▸ Problem to work on
Retype exactly, and only, the lines from the one that contains "n 1 Ngày - Xách Sách Đi Học Lại" through the final line of the entries.

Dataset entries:
______________________________
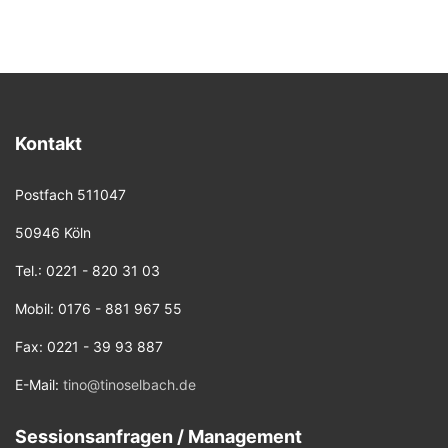
Kontakt
Postfach 511047
50946 Köln
Tel.: 0221 - 820 31 03
Mobil: 0176 - 881 967 55
Fax: 0221 - 39 93 887
E-Mail:
tino@tinoselbach.de
Sessionsanfragen / Management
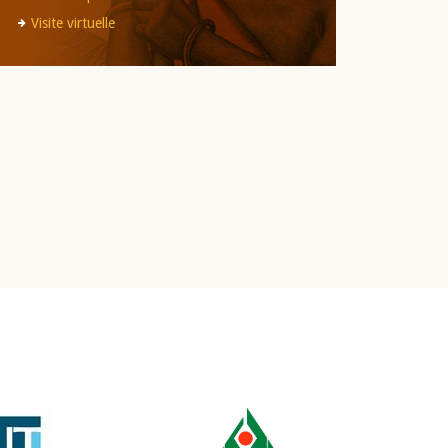
Visite virtuelle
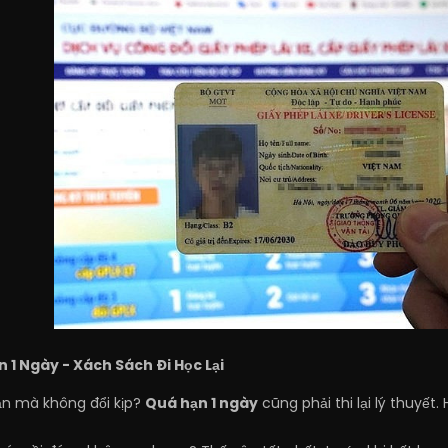
n 1 Ngày - Xách Sách Đi Học Lại
hạn mà không đổi kịp?
Quá hạn 1 ngày
cũng phải thi lại lý thuyết.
______________________________
▸ Finished task
n 1 Ngày - Xách Sách Đi Học Lại
hạn mà không đổi kịp?
Quá hạn 1 ngày
cũng phải thi lại lý thuyết.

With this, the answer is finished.